Louisiana inventors and business owners should understand the basics of the new patent law following the Leahy Smith America Invents Act. One of the most important aspects of the new patent law is how the Patent Office will be judging patent applications to determine if an invention is “new.” As most people would expect, an invention that is not new, i.e. does not meet the novelty requirement of the patent law, is not entitled to patent protection. 35 U.S.C. 102(a)(1) lays out five important ways that an invention would not be considered new. 35 U.S.C. 102(a) as amended by the Leahy Smith America Invents Act, currently in effect, reads in part:
(a) NOVELTY; PRIOR ART.—A person shall be entitled to a patent unless—
(1) the claimed invention was patented, described in a printed publication, or in public use, on sale, or otherwise available to the public before the effective filing date of the claimed invention; or […]
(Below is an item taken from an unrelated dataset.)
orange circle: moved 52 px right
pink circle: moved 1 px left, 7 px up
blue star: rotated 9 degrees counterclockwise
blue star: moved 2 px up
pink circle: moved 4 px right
Courts have and continue to interpret the meaning of the terms and phrases used in the statute, but the language of the new law sets up what many have described as a “race to the Patent Office.” Under the old law an inventor could get credit for being the first inventor by showing that he or she was the first to conceive of an idea. However, under the new law the application is judged based on the “effective filing date.”
The “race to the Patent Office” may be understood by a pair of examples with very different outcomes. In the first example, the applicant quickly files patent application before a competitor publishes a description of basically the same invention preserving the applicant’s potential patent rights. In the second example, the applicant loses out on potential patent rights by failing to get a patent application filed before the competitor publishes the description of basically the same invention. The examples simply illustrate why it is important to get a patent application filed sooner rather than later. Disclosures of others do not need to closely match the details of an application in order to be very damaging to that application. A Louisiana patent attorney can help assess the individual risks associated with attempting to protect an invention.
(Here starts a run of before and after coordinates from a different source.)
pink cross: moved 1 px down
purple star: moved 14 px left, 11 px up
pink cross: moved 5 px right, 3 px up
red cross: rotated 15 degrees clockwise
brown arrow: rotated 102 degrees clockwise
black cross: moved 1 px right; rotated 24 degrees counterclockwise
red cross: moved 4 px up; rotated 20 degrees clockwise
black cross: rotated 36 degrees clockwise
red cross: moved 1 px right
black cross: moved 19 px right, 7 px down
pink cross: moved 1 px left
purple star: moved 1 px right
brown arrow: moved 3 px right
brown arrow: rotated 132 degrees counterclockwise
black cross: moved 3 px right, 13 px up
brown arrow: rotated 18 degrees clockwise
A patent applicant may be best served by keeping an invention a complete secret and not using it productively until a patent application is filed. Moving diligently and quickly toward the filing of the patent application on the secret invention is also generally a good idea.
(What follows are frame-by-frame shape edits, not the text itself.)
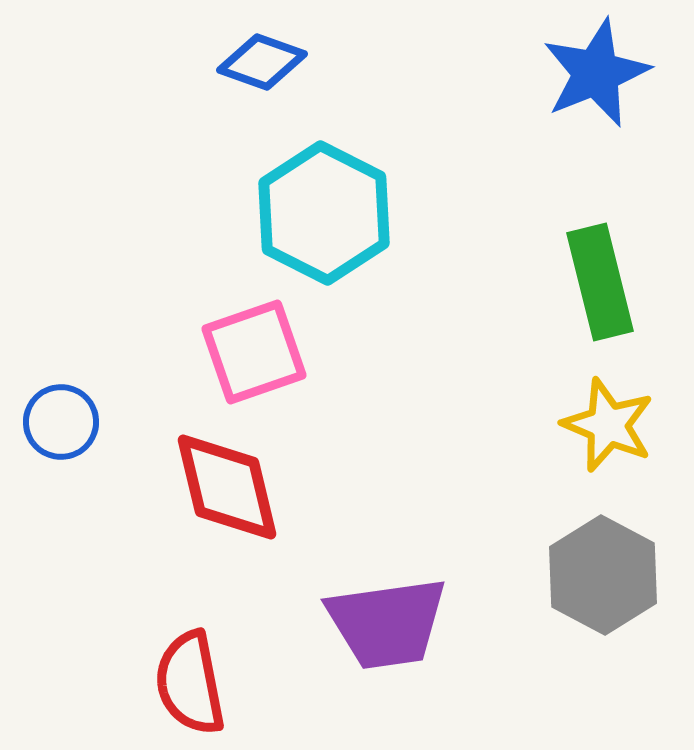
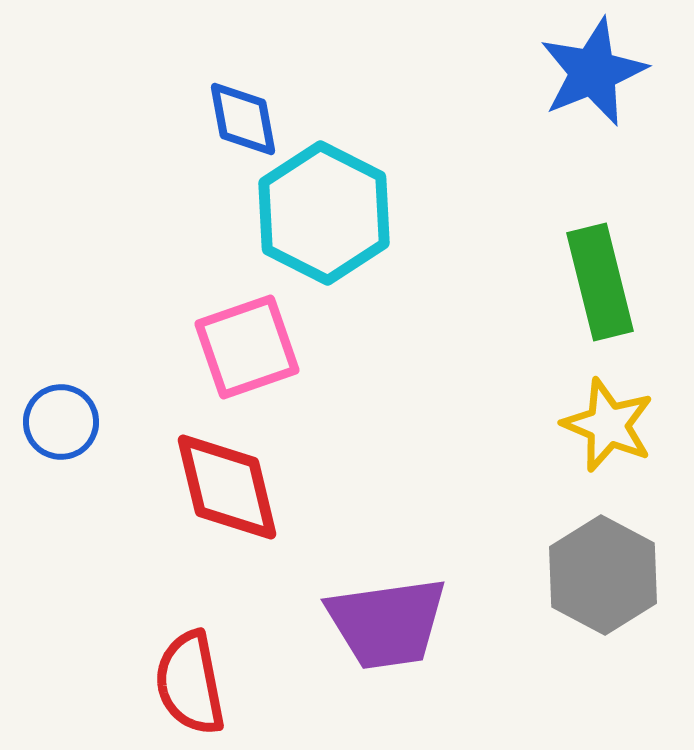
blue diamond: moved 19 px left, 57 px down; rotated 60 degrees clockwise
blue star: moved 3 px left, 1 px up
pink square: moved 7 px left, 5 px up
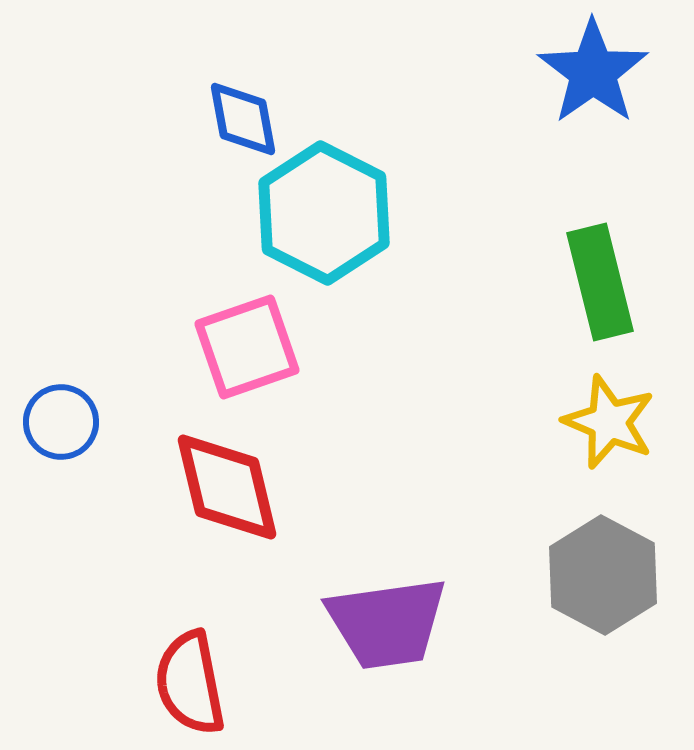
blue star: rotated 13 degrees counterclockwise
yellow star: moved 1 px right, 3 px up
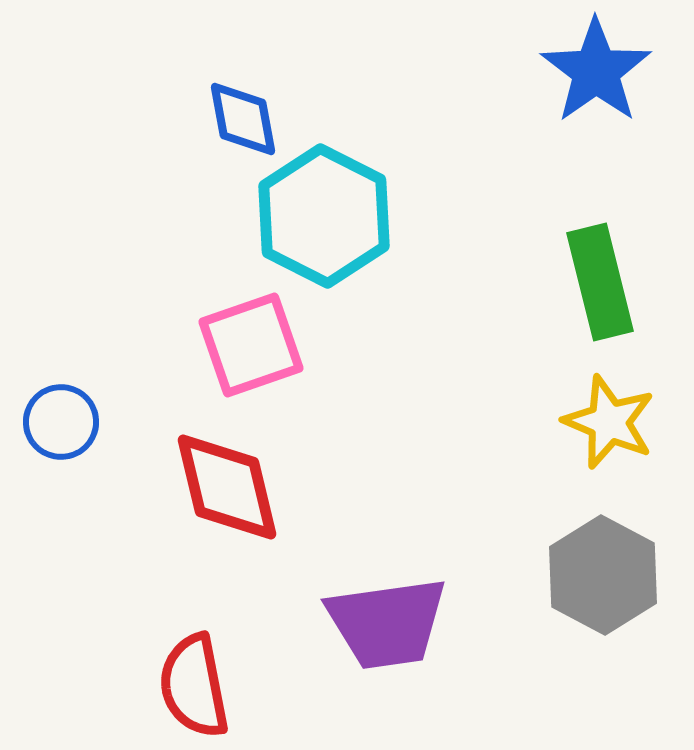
blue star: moved 3 px right, 1 px up
cyan hexagon: moved 3 px down
pink square: moved 4 px right, 2 px up
red semicircle: moved 4 px right, 3 px down
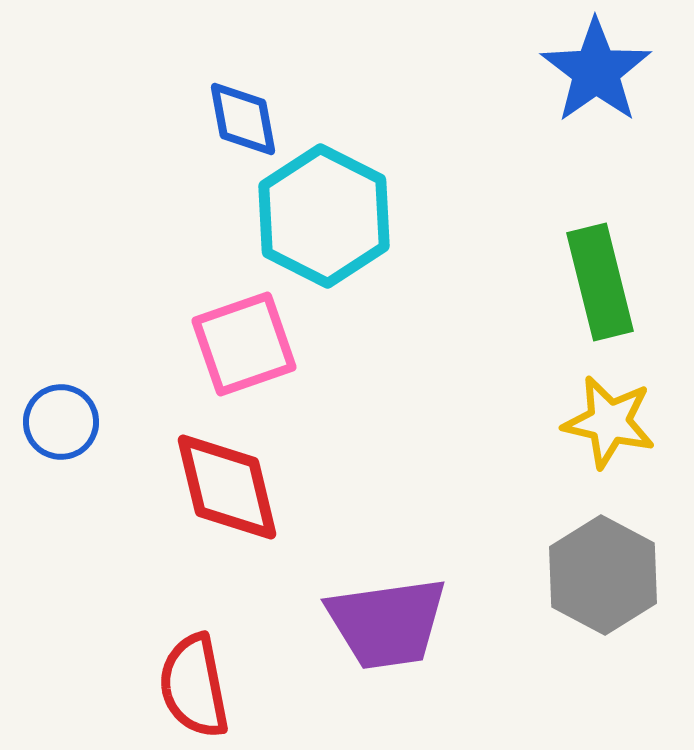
pink square: moved 7 px left, 1 px up
yellow star: rotated 10 degrees counterclockwise
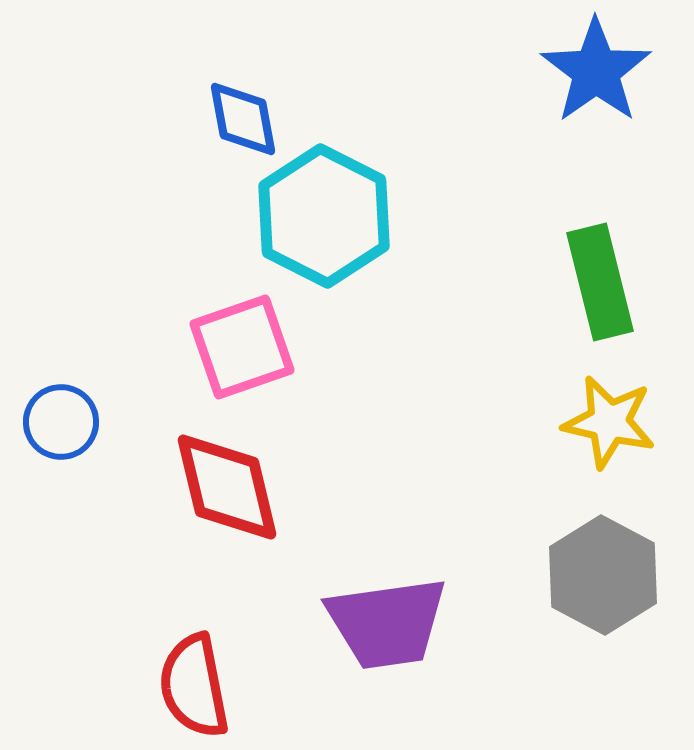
pink square: moved 2 px left, 3 px down
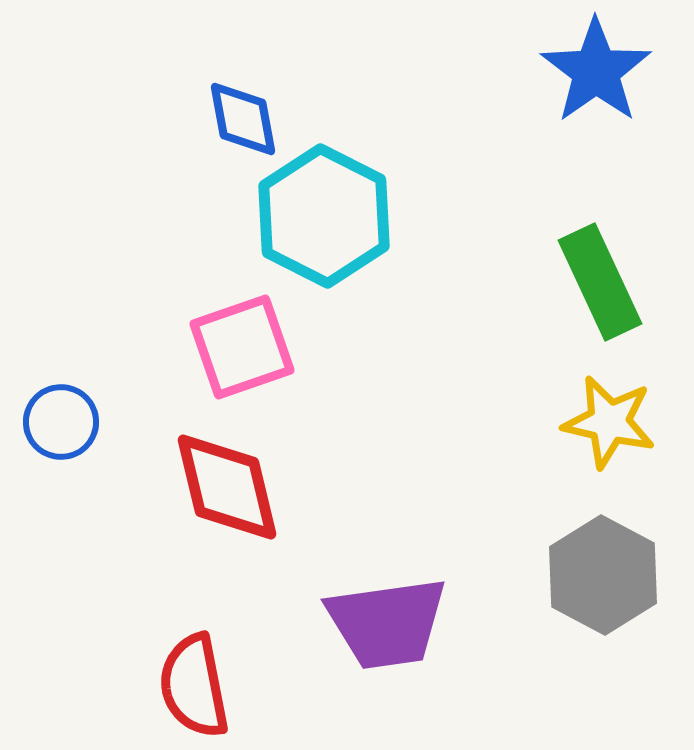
green rectangle: rotated 11 degrees counterclockwise
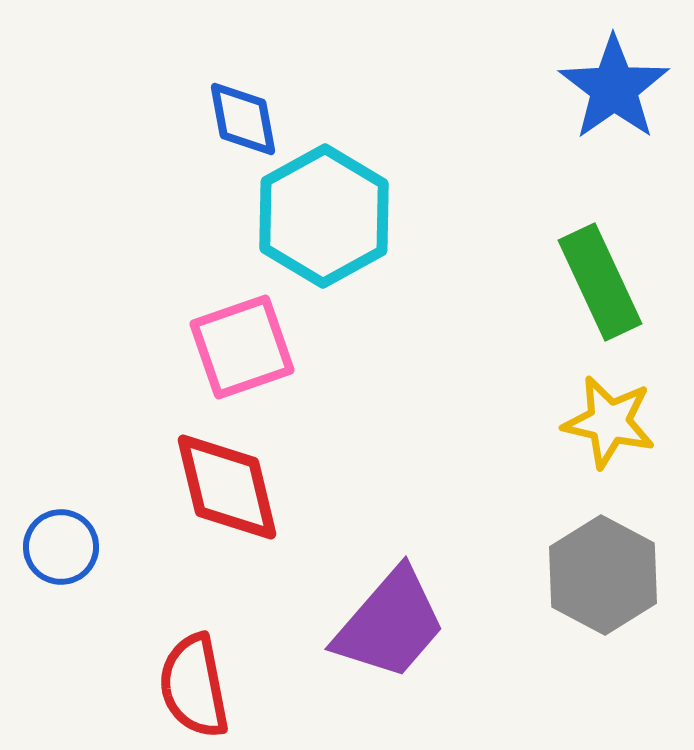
blue star: moved 18 px right, 17 px down
cyan hexagon: rotated 4 degrees clockwise
blue circle: moved 125 px down
purple trapezoid: moved 3 px right, 1 px down; rotated 41 degrees counterclockwise
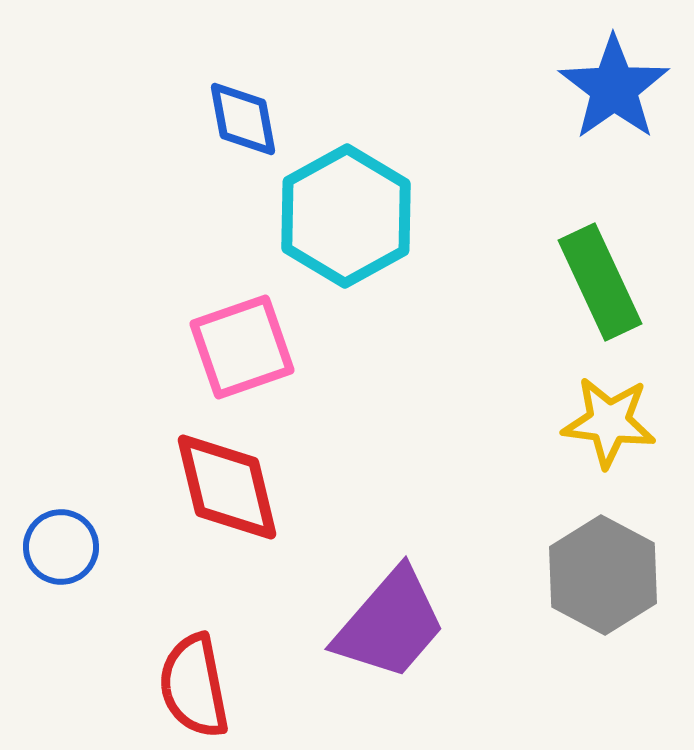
cyan hexagon: moved 22 px right
yellow star: rotated 6 degrees counterclockwise
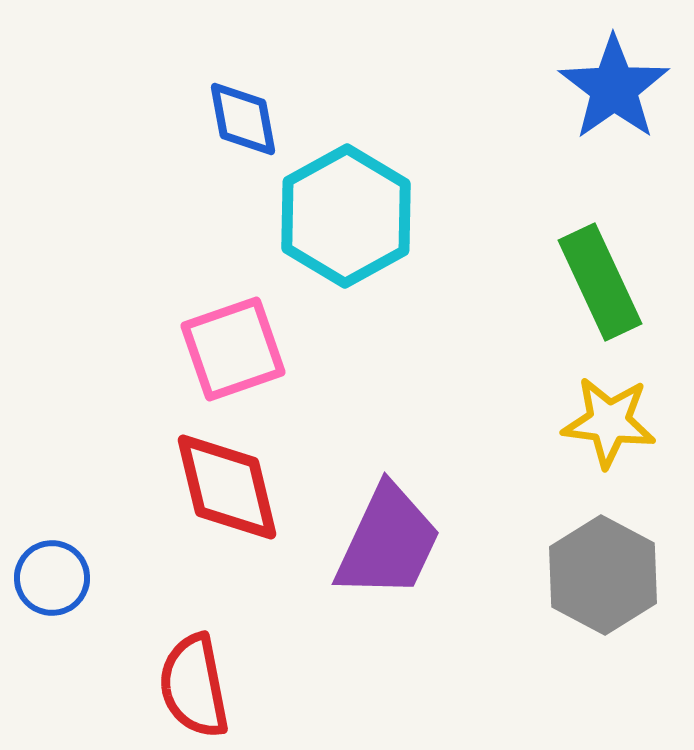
pink square: moved 9 px left, 2 px down
blue circle: moved 9 px left, 31 px down
purple trapezoid: moved 2 px left, 82 px up; rotated 16 degrees counterclockwise
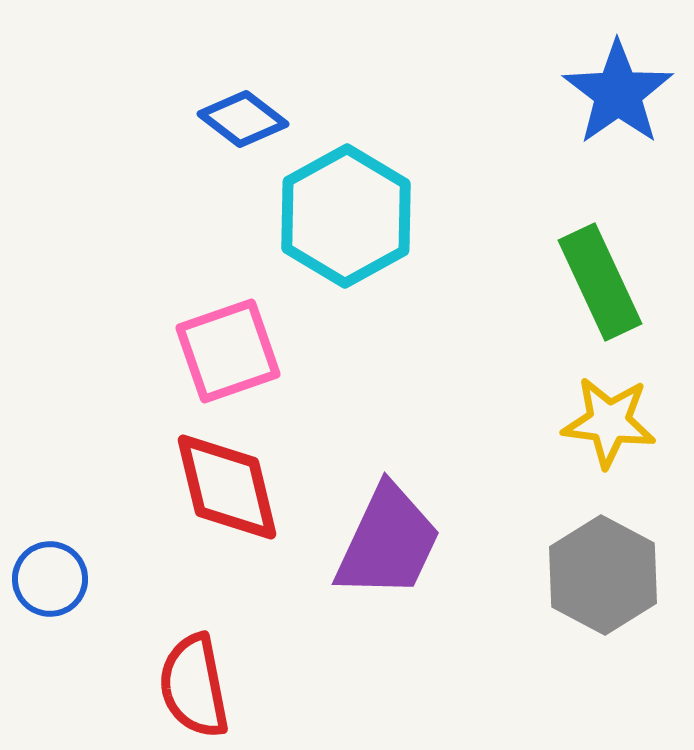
blue star: moved 4 px right, 5 px down
blue diamond: rotated 42 degrees counterclockwise
pink square: moved 5 px left, 2 px down
blue circle: moved 2 px left, 1 px down
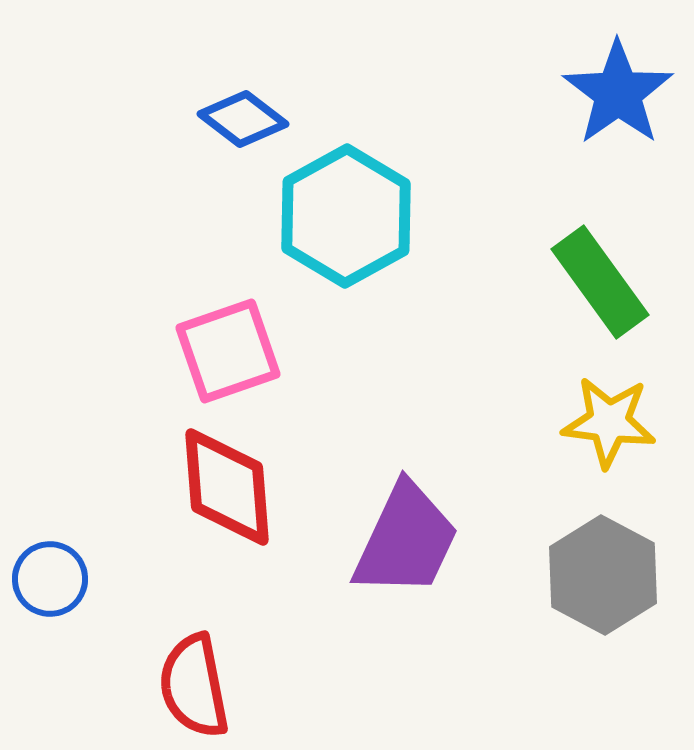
green rectangle: rotated 11 degrees counterclockwise
red diamond: rotated 9 degrees clockwise
purple trapezoid: moved 18 px right, 2 px up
35 U.S.C. 102(b) contains an exception to the general rule laid out above, but as described below reliance on this exception does not come with guarantees.
(1) DISCLOSURES MADE 1 YEAR OR LESS BEFORE THE EFFECTIVE FILING DATE OF THE CLAIMED INVENTION.—A disclosure made 1 year or less before the effective filing date of a claimed invention shall not be prior art to the claimed invention under subsection (a)(1) if—
(A) the disclosure was made by the inventor or joint inventor or by another who obtained the subject matter disclosed directly or indirectly from the inventor or a joint inventor; or […]
In a manner reminiscent of patent law prior to the Leahy Smith America Invents Act, it is possible to disclose the details of an invention and later apply for a patent. However, critical protections for later filed applications are not available under the new law. For example, an applicant who discloses his or her invention and then finds that a competitor has disclosed a different but related concept prior to that applicant filing for a patent may end up being unable to achieve an enforceable patent. Because the law is still relatively new, it would be inadvisable to rely on the potentially ambiguous disclosure exception of that law unless necessary. In short, the interpretation of 35 U.S.C. 102(b)(1) is typically irrelevant to a patent applicant that moved quickly to file on a secret invention.